■ Requirement
Report all lines of the records that contain "Übungen".

■ Information provided
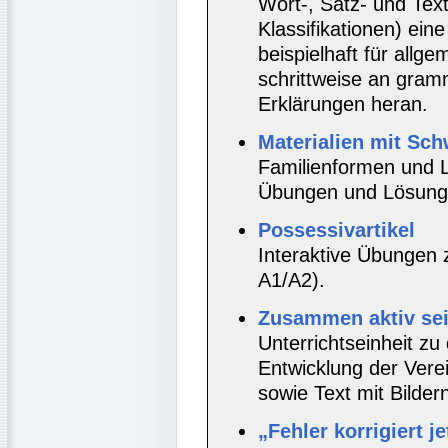
Wort-, Satz- und Te
Klassifikationen) ein
beispielhaft für all
schrittweise an gram
Erklärungen heran.
Materialien mit Sc
Familienformen und
Übungen und Lösunge
Possessivartikel
Interaktive Übungen 
A1/A2).
Zusammen aktiv sei
Unterrichtseinheit zu
Entwicklung der Verei
sowie Text mit Bilde
„Fehler korrigiert je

■ Solution for this problem
Übungen und Lösunge
Interaktive Übungen 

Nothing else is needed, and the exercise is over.